Una visione tanto cruda dell’essere umano, in cui la malvagità viene sublimata a necessità politica, e in cui la Virtù del “vedere discosto” si collega a una visione negativa dell’uomo, basata sul sospetto e la ritrosia nei confronti del prossimo, non può passare inosservata. Machiavelli è riuscito a tracciare uno disegno veritiero della stessa natura umana, variegata di bene e male - elementi che convivono in un equilibrio precario, un labile confine di cui è difficile individuare una distinzione netta.
Non è esagerato riconoscere l’originalità che Machiavelli ha saputo dimostrare rispetto a molti autori a lui contemporanei e che si sono distinti per la pubblicazione di stampo utopistico. Basti pensare all’Utopia di Thomas Moore, che narra dell’isola omonima, un bel luogo, ma anche un non-luogo, in cui è la Cultura il motore che muove le azioni di ogni individuo e che si vota al raggiungimento del sommo fine, incarnato dalla Felicità di tutti.
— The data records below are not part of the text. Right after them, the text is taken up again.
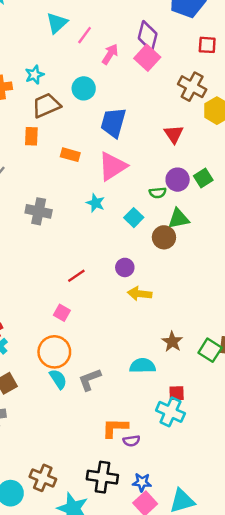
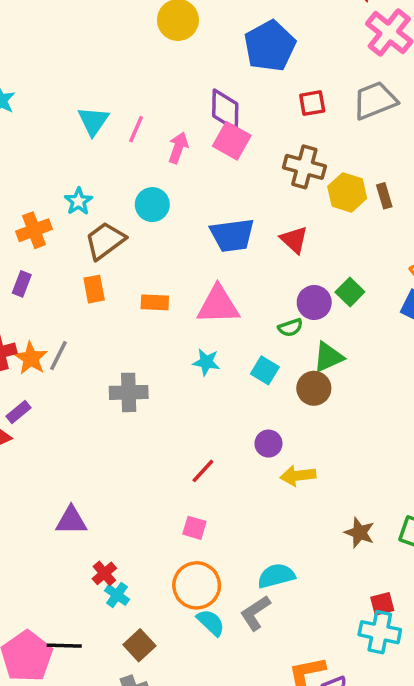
blue trapezoid: (113, 123) -> (232, 235), moved, turned -100
pink triangle: (112, 166) -> (218, 305), turned 44
cyan semicircle: (142, 366) -> (276, 576), moved

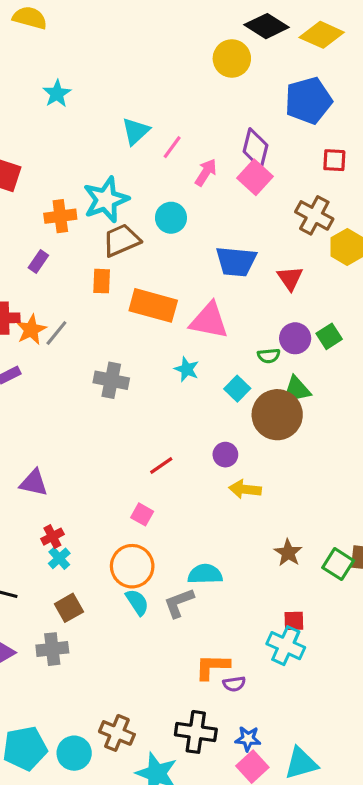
cyan star: (78, 201) -> (106, 200), size x1.8
orange rectangle: (155, 302) -> (153, 305), size x1.8
brown circle: (314, 388) -> (277, 415), size x1.6

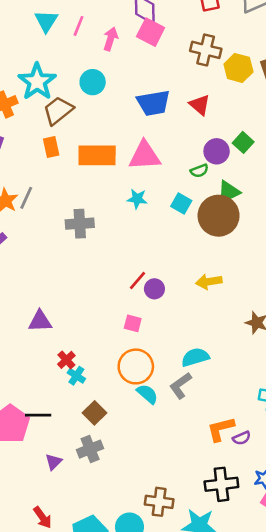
purple circle: (225, 455) -> (154, 289), moved

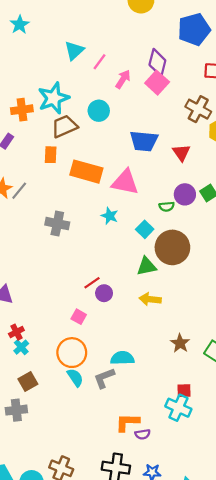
green triangle: (229, 192) -> (147, 266), moved

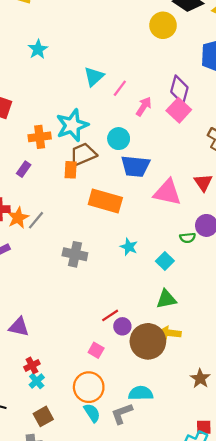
blue trapezoid: (144, 141) -> (135, 166), moved
orange rectangle: (51, 155) -> (71, 170), moved
pink triangle: (125, 182) -> (167, 192), moved
brown circle: (172, 247) -> (148, 341), moved

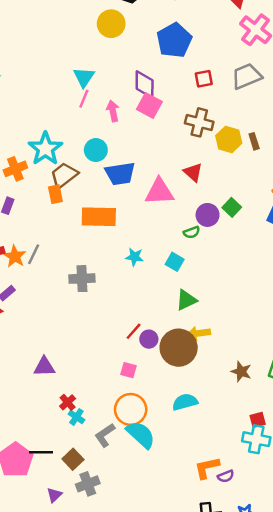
cyan triangle: (94, 77) -> (84, 77), moved
pink arrow: (144, 106) -> (113, 111), turned -30
cyan semicircle: (92, 413) -> (141, 435), size x1.5
gray L-shape: (122, 414) -> (105, 435), moved
brown square: (43, 416) -> (73, 459), moved

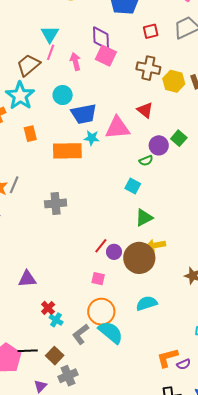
brown trapezoid: (64, 175) -> (28, 65), moved
cyan star: (135, 257) -> (92, 138), moved

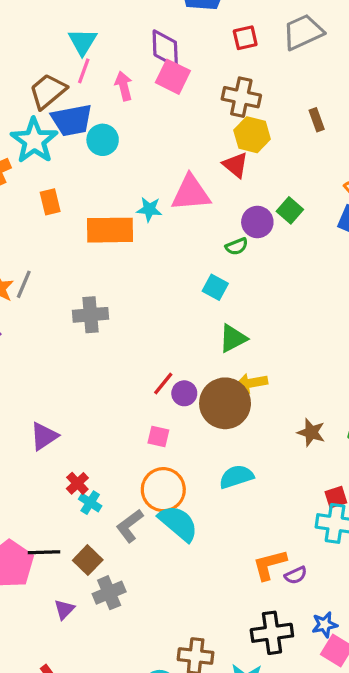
yellow hexagon: (174, 81) -> (252, 135), moved
blue trapezoid: (84, 114) -> (72, 120), moved
purple triangle: (27, 279) -> (44, 436), turned -30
Machiavelli opera un taglio netto con la produzione precedente, abbandonando ogni intenzione di creare un sistema utopistico da usare come modello su cui plasmare la realtà circostante, ma costruisce un pensiero basato sui mezzi di cui effettivamente si può disporre, senza discostarsi dalla concretezza.
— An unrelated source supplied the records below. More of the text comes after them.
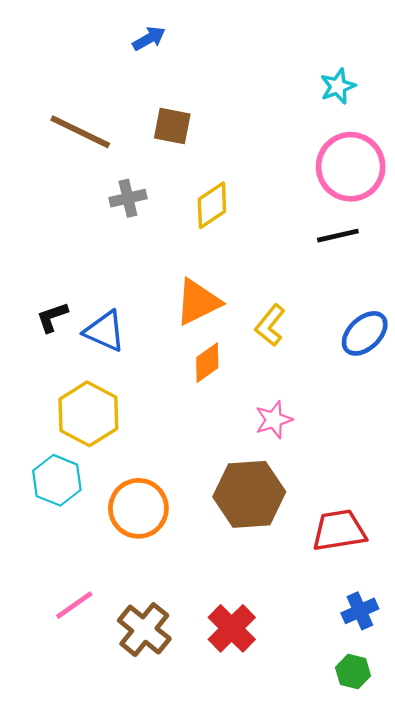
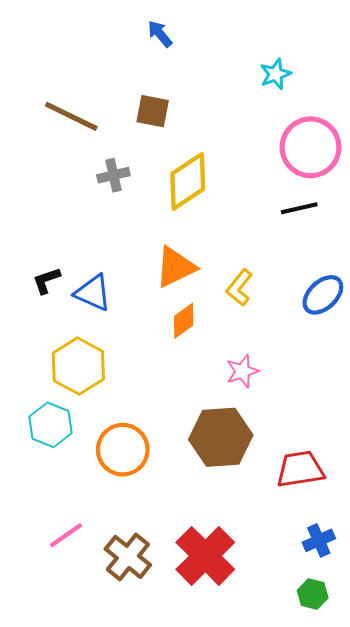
blue arrow: (149, 38) -> (160, 34), moved, turned -100
cyan star: (338, 86) -> (275, 74), moved
yellow diamond: (212, 205) -> (188, 181), size x1.4
red cross: (232, 628) -> (205, 556), size x1.4

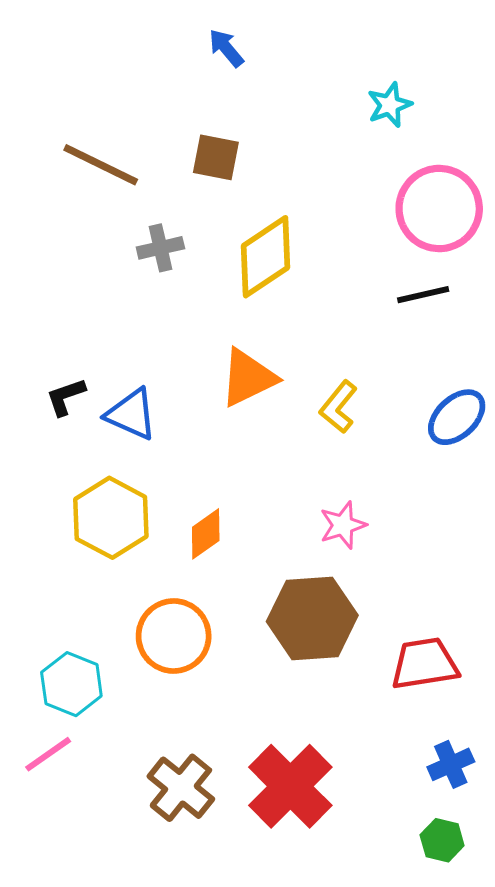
orange diamond: (184, 321) -> (206, 534), moved
cyan hexagon: (51, 425) -> (71, 684), moved
pink line: (66, 535) -> (48, 754), moved

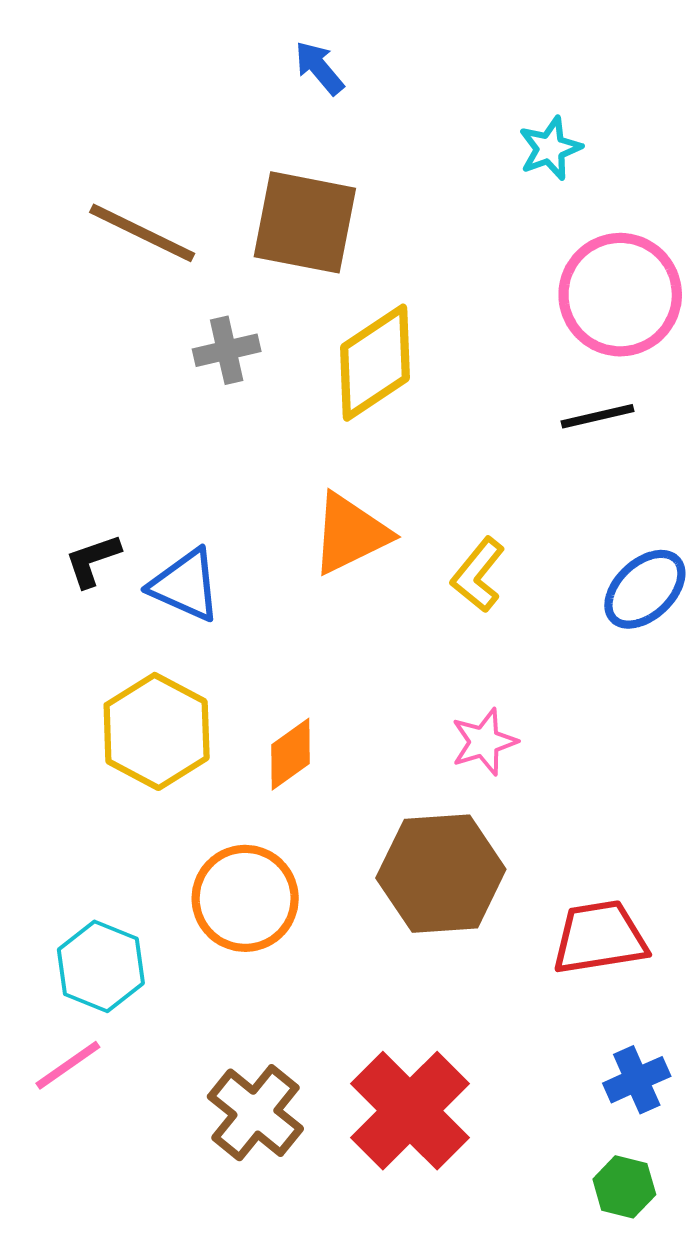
brown square: (216, 157) -> (305, 222), size x1.6

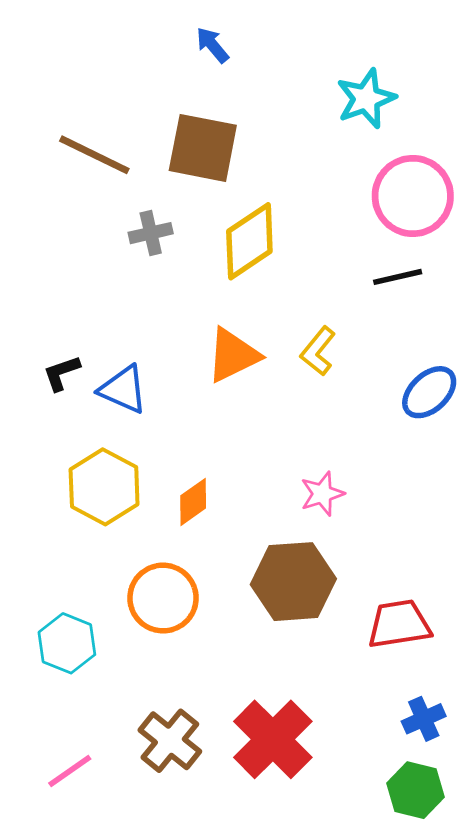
cyan star: (550, 148) -> (366, 99), size x1.4
yellow L-shape: (478, 575) -> (318, 351), moved
pink line: (68, 1065) -> (70, 771), moved
green hexagon: (624, 1187) -> (415, 790), size x1.4

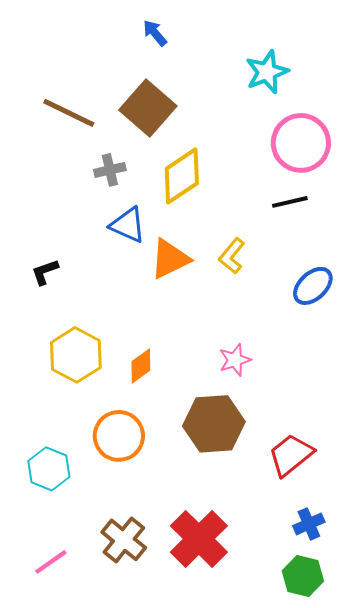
brown square: (203, 148) -> (148, 108), turned 30
blue triangle: (123, 389) -> (128, 225), moved
red trapezoid: (399, 624) -> (291, 455), turned -30

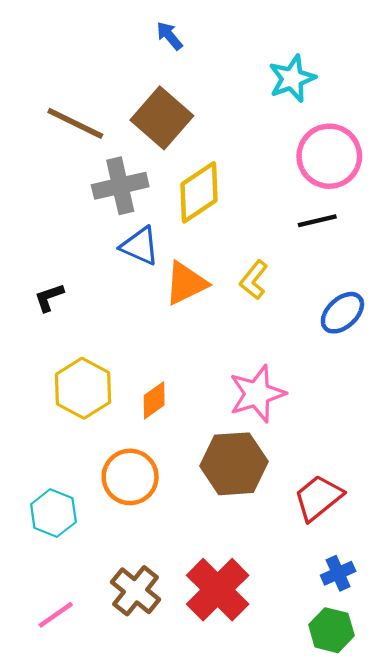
gray cross: (110, 170) -> (120, 186), size x1.6
pink star: (235, 360) -> (257, 394), size x1.6

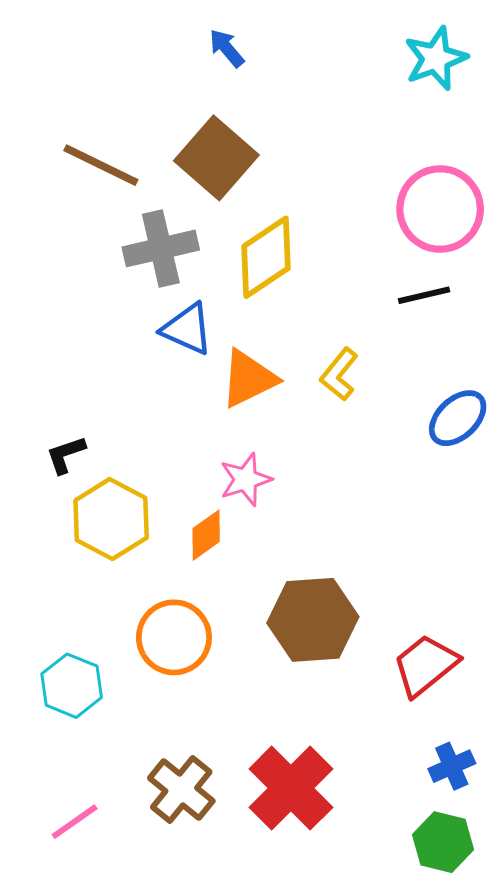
cyan star: (292, 78) -> (436, 58), moved
black L-shape: (49, 297) -> (66, 455), moved
pink star: (257, 394) -> (246, 480), moved, size x0.7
Sono proprio i motivi per cui quest'opera, lunga poco più di cento pagine, ha rivestito un'importanza focale nella nostra cultura, tanto da essere ricordata in vari festeggiamenti promossi da diversi enti locali.
Un esempio sono i seminari e le iniziative che hanno preso vita nei comuni toscani.
Interessanti sono anche le pubblicazioni editoriali: nel 2013 è uscito nelle librerie il testo con la critica di Giorgio Inglese, edito Einaudi. Ma per gli appassionati, gli studiosi o i semplici curiosi, è prevista, per il 2015, la pubblicazione di una vera e propria Enciclopedia Machiavelliana, composta da due volumi e contenente la raccolta dei commenti e degli studi sul pensiero politico di Machiavelli a livello italiano e internazionale, che mostra le interpretazioni sulla sua opera.